Work request: When you return the data, keep every line exactly as it is and leave out the pictures.

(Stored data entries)

####################

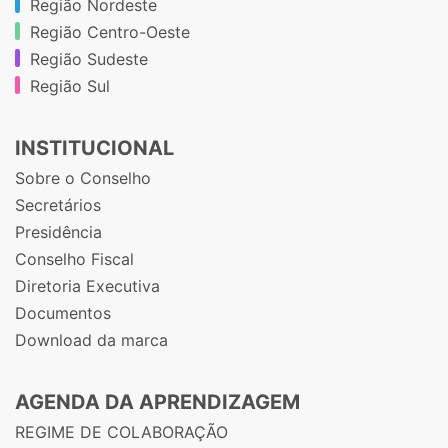
Região Nordeste
Região Centro-Oeste
Região Sudeste
Região Sul
INSTITUCIONAL
Sobre o Conselho
Secretários
Presidência
Conselho Fiscal
Diretoria Executiva
Documentos
Download da marca
AGENDA DA APRENDIZAGEM
REGIME DE COLABORAÇÃO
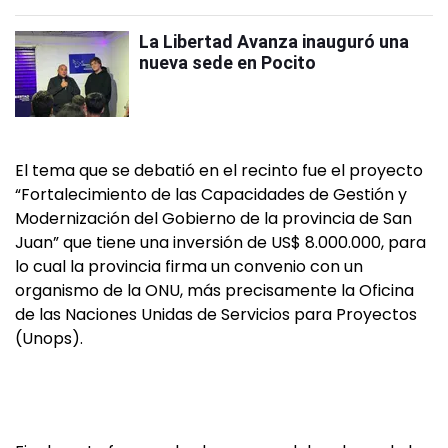
La Libertad Avanza inauguró una
nueva sede en Pocito
El tema que se debatió en el recinto fue el proyecto
“Fortalecimiento de las Capacidades de Gestión y
Modernización del Gobierno de la provincia de San
Juan” que tiene una inversión de US$ 8.000.000, para
lo cual la provincia firma un convenio con un
organismo de la ONU, más precisamente la Oficina
de las Naciones Unidas de Servicios para Proyectos
(Unops).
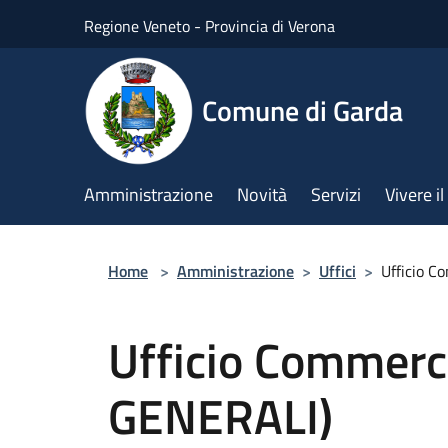
Salta al contenuto principale
Regione Veneto - Provincia di Verona
Comune di Garda
Amministrazione
Novità
Servizi
Vivere 
Home
>
Amministrazione
>
Uffici
>
Ufficio 
Ufficio Commerc
GENERALI)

####################

Answer section:
Região Nordeste
Região Centro-Oeste
Região Sudeste
Região Sul
INSTITUCIONAL
Sobre o Conselho
Secretários
Presidência
Conselho Fiscal
Diretoria Executiva
Documentos
Download da marca
AGENDA DA APRENDIZAGEM
REGIME DE COLABORAÇÃO
La Libertad Avanza inauguró una
nueva sede en Pocito
El tema que se debatió en el recinto fue el proyecto
“Fortalecimiento de las Capacidades de Gestión y
Modernización del Gobierno de la provincia de San
Juan” que tiene una inversión de US$ 8.000.000, para
lo cual la provincia firma un convenio con un
organismo de la ONU, más precisamente la Oficina
de las Naciones Unidas de Servicios para Proyectos
(Unops).
Salta al contenuto principale
Regione Veneto - Provincia di Verona
Comune di Garda
Amministrazione
Novità
Servizi
Vivere 
Home
>
Amministrazione
>
Uffici
>
Ufficio 
Ufficio Commerc
GENERALI)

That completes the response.